Dr. Sheely: And it feels so different. It feels, as some parents will say, it feels more normal. And what they mean by that, is I’m not spending all of my time trying to get my child to do something. And that getting a child to do something is pretty destructive because you’re turning a child with dreams of his own, into more of a passive learner, which is, feed me the information, I’ll learn it and I’ll spit it back, which isn’t what we want. We want the children to say, “I wanted to learn about this. This is what I think I need to take on next. This is where I’m stuck.” And I’ve been in situations with pretty young children, were they have said, “This is what I need to work on.” Now most children, who are pretty young, don’t think about that or they can’t say it, but our children actually can say this because they’re more aware of who they are and the things that they need to do, to in the end, become independent as adults.

Kat Lee: You know, as you’ve been talking today, I’ve been thinking about … we started our conversation talking about being able to have high expectations, and then I’ve kind of morphed, I suppose to, being able to have expectations.

Dr. Sheely: Oh, wow.

Kat Lee: Because a lot of what we’re talking about are just expectations that you’ll parent your child, I don’t think anybody would, under a typical child, would think I’m having a high expectation to think I will parent my child. And so, we’re really talking about just typical expectations, and in that parents can have those. And they do get told that they shouldn’t think that they can, so it’s interesting how I’ve come to see what we’re talking about at this point is just what should be.

Dr. Sheely: To make a little bit of an adjustment, and that adjustment being, okay today was the day that my child did this. Today was the day my child came up and said to me or today was the day my child took out toys and played on his own in a creative way. So those kinds of things, which if your child is typically developing, you might not notice. But I have to tell you, if you ever have a child on the spectrum you notice everyone of those things with your typically developing children, and you celebrate them.

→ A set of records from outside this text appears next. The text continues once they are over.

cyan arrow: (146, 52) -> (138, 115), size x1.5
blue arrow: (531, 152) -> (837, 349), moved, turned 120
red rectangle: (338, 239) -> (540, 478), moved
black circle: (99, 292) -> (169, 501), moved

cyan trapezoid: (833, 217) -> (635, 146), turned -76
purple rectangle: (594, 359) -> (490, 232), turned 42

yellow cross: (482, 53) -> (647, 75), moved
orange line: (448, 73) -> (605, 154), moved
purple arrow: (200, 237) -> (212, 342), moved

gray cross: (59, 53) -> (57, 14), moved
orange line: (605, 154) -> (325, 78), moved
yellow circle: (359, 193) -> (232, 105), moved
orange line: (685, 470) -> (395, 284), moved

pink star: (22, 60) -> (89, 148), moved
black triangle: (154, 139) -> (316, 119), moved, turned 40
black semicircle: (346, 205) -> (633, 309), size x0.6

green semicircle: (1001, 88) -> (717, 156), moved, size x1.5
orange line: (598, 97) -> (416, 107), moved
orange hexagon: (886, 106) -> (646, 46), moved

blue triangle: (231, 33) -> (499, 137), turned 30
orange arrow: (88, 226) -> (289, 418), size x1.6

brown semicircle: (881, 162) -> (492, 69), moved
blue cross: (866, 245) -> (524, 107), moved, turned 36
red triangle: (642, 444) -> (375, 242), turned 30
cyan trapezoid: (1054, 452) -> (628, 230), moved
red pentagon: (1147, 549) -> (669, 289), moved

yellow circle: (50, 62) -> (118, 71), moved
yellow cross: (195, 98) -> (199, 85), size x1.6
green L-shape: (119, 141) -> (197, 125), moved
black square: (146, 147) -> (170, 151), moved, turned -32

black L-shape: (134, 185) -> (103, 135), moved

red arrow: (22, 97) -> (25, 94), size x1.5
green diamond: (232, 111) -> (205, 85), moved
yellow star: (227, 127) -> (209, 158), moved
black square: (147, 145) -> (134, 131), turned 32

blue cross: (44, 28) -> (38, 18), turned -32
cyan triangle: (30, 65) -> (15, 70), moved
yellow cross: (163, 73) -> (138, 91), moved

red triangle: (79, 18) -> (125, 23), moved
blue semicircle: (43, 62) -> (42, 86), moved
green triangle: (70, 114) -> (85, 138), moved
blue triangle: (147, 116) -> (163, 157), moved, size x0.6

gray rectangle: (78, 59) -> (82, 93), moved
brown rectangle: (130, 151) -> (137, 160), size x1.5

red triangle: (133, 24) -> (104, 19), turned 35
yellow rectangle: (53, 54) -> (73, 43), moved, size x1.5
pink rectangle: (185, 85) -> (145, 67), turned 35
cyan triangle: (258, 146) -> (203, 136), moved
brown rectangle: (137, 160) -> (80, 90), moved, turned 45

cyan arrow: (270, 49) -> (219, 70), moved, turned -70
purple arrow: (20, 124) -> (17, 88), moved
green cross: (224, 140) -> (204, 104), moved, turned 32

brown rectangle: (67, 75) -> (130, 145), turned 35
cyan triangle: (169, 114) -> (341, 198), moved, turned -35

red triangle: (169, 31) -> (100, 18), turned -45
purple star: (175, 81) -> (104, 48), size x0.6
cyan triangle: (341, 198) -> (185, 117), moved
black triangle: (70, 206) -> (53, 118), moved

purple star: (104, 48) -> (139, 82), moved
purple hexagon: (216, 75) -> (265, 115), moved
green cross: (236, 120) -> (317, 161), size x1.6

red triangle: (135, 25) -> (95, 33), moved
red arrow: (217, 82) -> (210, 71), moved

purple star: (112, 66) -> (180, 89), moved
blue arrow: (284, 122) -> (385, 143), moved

Kat Lee: Yes, absolutely. I always work in an opportunity to talk about my new granddaughter. So I notice everything, and everything seems amazing, and it is amazing. I think we’re wonderfully made. I think those little things are big and that’s what makes them so important. So I know you have a wonderful grandson, so we both are on that same page.

Dr. Sheely: Yeah. We’re about to talk about our grandchildren but we won’t.

Kat Lee: We’ll try not to veer. But it’s a beautiful thing, and I think one of the most beautiful things about the work that you and Dr. Gutstein have done, is you have given parents real hope. A hope of, as you say, and as he says, it’s something that we’re going to have to work toward, it will be a mindful guiding. It is going to be something that we’re in process on but you can get there.

Dr. Sheely: And I love it when I see children taking on their own learning, and those little shoulders go back, it’s like Bob The Builder, “Yes, I can.” “Can you do it? Yes, I can.”